At six foot nine inches tall, Daniel Kawczynski, the popular Conservative Member of UK Parliament from Shrewsbury in Shropshire, is officially a giant.
As a firm Brexiteer with bona fide conservative credentials, the Polish born and British bred politician is an even larger expert on foreign affairs.
He knows not only Eastern and Central Europe and the Middle East, but also, China, and most particularly the USA, with which he is particularly enamored.
When I asked him at a private lunch at Strangers (the restaurant in the House of Commons where Members of Parliament can take their guests, i.e., “strangers”) he quickly related that his all-time favorite politician was one, Ronald Reagan.
He idolized him as a youth and his anti-communist spirit and defense of capitalist enterprise and democracy.
I retorted that I was a young foot soldier in the Reagan army serving in the US Senate and State Department.
That made us instant friends.
He did agree with my proposition that the troika of Reagan, Thatcher and the Polish Pope won the Cold War and brought down the Evil Empire. But he gave most of the credit to our Ronnie — and star wars.
Aside from his robust knowledge of world affairs, health systems, and business, Kawczynski is a strong Eurosceptic.
He knows this portfolio in great detail and up close and personally.
Seeing the foibles and errors of the overly ambitious European EU project and its bureaucratic nightmare, the ardent and pragmatic visionary is quick to assert the self-determination of nation states and of sovereignty.
As a British patriot and a defender of liberty he sees a bright future for a “global” Britain—enacting trade deals around the world, with America, and all the Commonwealth countries, post-Brexit.
He states flatly that nothing is more crucial than the long-standing: US-UK Special Relationship.
It does not pass him that we are dining on the very day President Trump is in London on a State visit to his country and meeting his Queen.
A close reader of history, this budding leader is no fool on Russia, either.

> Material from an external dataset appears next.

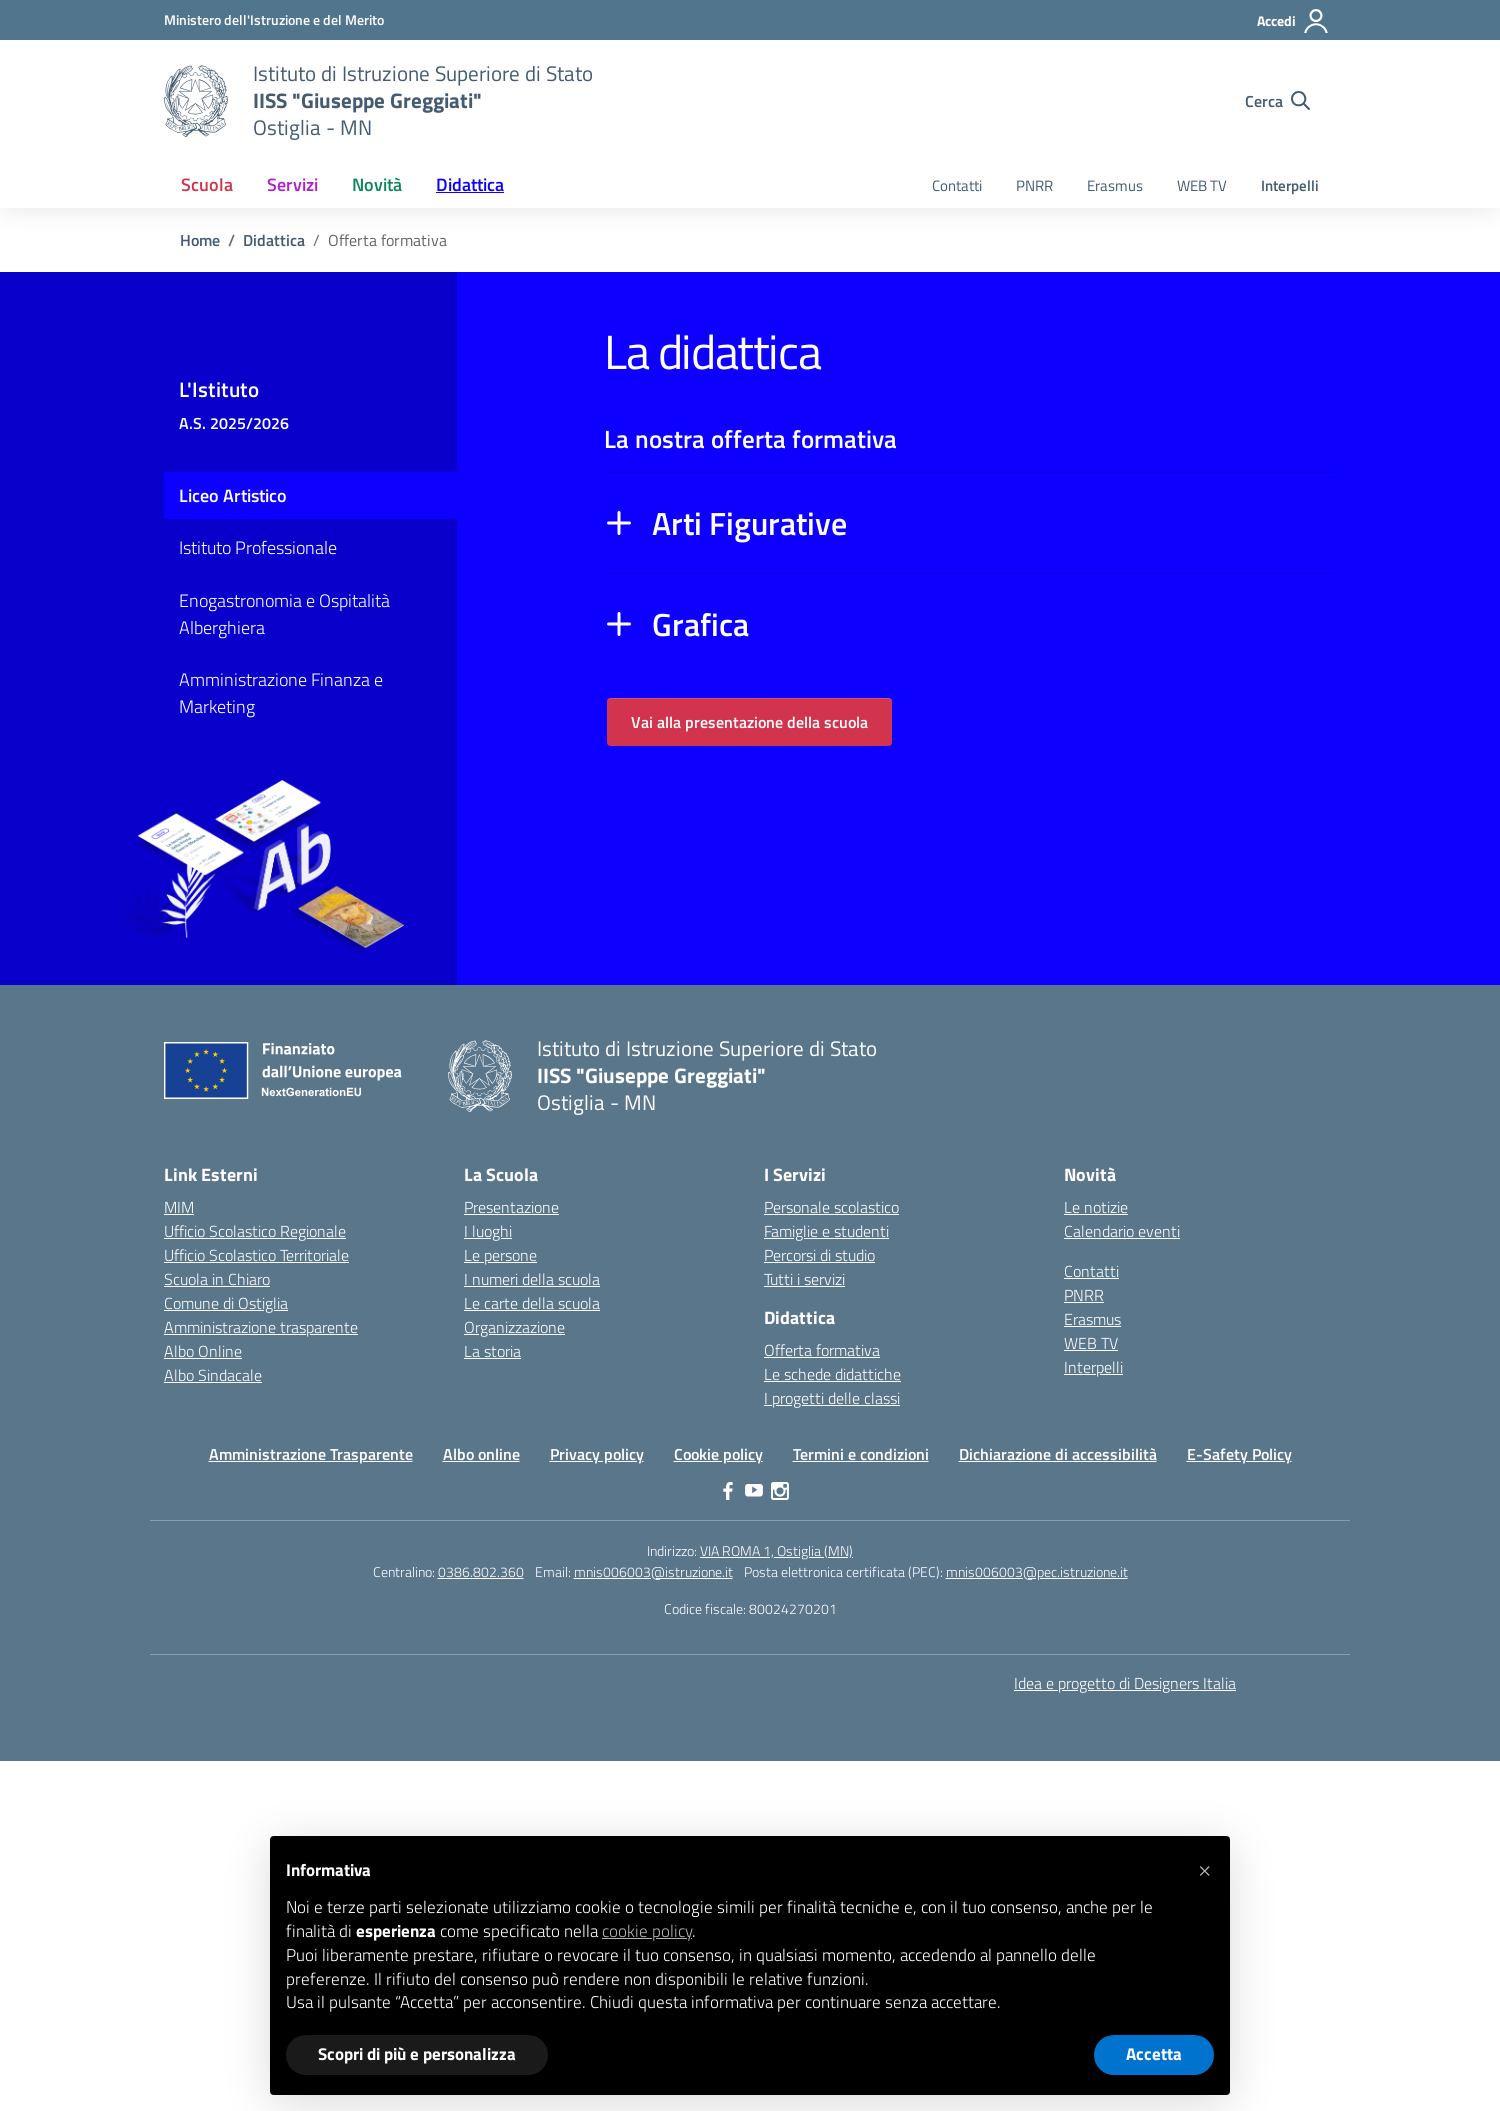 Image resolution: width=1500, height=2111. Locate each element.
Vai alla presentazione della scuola (749, 722)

Recalling Soviet atrocities in WWII and after, he is quick to remind his interlocutors that Putin’s Russia is difficult to trust and like his idol Reagan, you need to verify everything, first and often. “Learn from Reagan,” he says.
Of course this is even more evident to his Polish relatives living next door to The Bear, which may be weak economically but remains armed to the teeth and a strident nuclear power.
Kawczynski is no stranger to controversy and indeed seems at times to relish in it.
He is very outspoken on Germany and its hegemonic plans for Europe and their increasingly anti-American stance and unwillingness to pay for NATO.
He speaks his mind and argues a good brief.
He is no one’s fool.
He stands up for freedom—in Europe, in distant places and is willing to take on both Russia and China—as real adversaries.
Kawczynski comes from the school of frank and open diplomacy.
He wears his truth on his sleeve and tells it like it is. He does not lie or camouflage things.
This candor has gotten him into trouble on occasion but is also an endearing trait in a world full of cheats, phonies and liars.
As a stalwart in the Boris Johnson camp and a big endorser of his candidacy to become head of the Conservative Party and then Prime Minister of the United Kingdom, this MP has set himself up for a prominent ministerial position in the next government.
Why not Foreign Minister, I ask him to illicit a response.
He is humble in his answer and prone to words like “honour” and “service” but under it all I can tell he is willing, able, and ready.
In truth, Britain, America, and freedom lovers everywhere would be well served would that come to fruition.